Transcript of the above video:

There are a lot of people in this country right now, both Trump supporters and those who voted against him, who still want to tell us that racism and sexism did not put Trump into office. It was a myriad of factors, everything from economic anxiety to fear about immigration and Muslim terrorism to just flat-out Hillary Clinton was a bad candidate, and that’s why Trump won.

Granted, all of those things played a role in Trump’s victory, but you can not deny the role that racism and sexism played, not only to give Trump the White House, but to elevate him during the primaries. Before you get mad at me and say that I’m wrong, guess what? That’s not my opinion. That’s the results from yet another study, this time out of the University of Massachusetts, School of Political Science, where they looked at polls. They looked at voter attitudes. They looked at voter statements. They interviewed people. They came to the conclusion that Donald Trump won the White House mostly, not all, mostly because of racism and sexism in the United States.

Before you go thinking that every Donald Trump voter is some guy out there in a white hood burning crosses in people’s front yards, that’s not what these researchers were looking at. They asked specific questions and looked at the answers and were able to extrapolate data from that. Questions such as, “Do you feel that racism is a problem in society?” If you say no, that gets counted because it is, as a partially racist belief. Racism obviously is a problem in society. To say that it’s not, shows that you have some kind of negative attitude towards people who talk about it.

The same goes with sexism. This one was actually a little bit more interesting because this sexism study that they included did not include people who look at traditional gender roles and believe that society should follow those. Things like men should work, women should raise children. Those were not included. What they were looking at was hostility towards women. That’s what they found overwhelmingly in these Donald Trump supporters, both in the primary and in the general election.
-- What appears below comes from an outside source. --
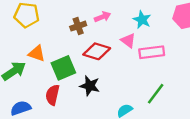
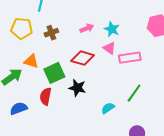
cyan star: (142, 20) -> (112, 29), moved
brown cross: (78, 26) -> (51, 33), moved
A lot of people don’t quite understand that political science is still a science. Those of us who have degrees in it understand that when you go to college and you learn about this, it is mostly about polls and understanding data and being able to extrapolate the main points out of that and use that to come to logical conclusions. Political science is a science. That’s what these professors at the University of Massachusetts are trying to tell us. That based upon all the available data, the largest factors in Donald Trump’s primary and electoral success were racism and sexism.

I know a lot of Donald Trump supporters still refuse to believe that. They say, “Look, I voted for Donald Trump because I’m worried about my job.” Well, that’s great. Are you worried about your job because you think an immigrant’s going to come over here and steal it? Because if you are, that’s racism. You got to understand that folks. You’re voting based on an irrational fear of someone that doesn’t look like you, that doesn’t think like you, that doesn’t speak like you. You may not overtly be a racist or a sexist, but these scientist know exactly what they’re doing when they ask these questions. You may have underlying feelings that you don’t even quite know are there, but they’re there.

Study after study following this election has proven this. Anyone who claims to the contrary that racism and sexism did not play a large role in Donald Trump’s victory is lying to themselves. The data is clear. Donald Trump voters, overwhelmingly, hold racist and sexist views.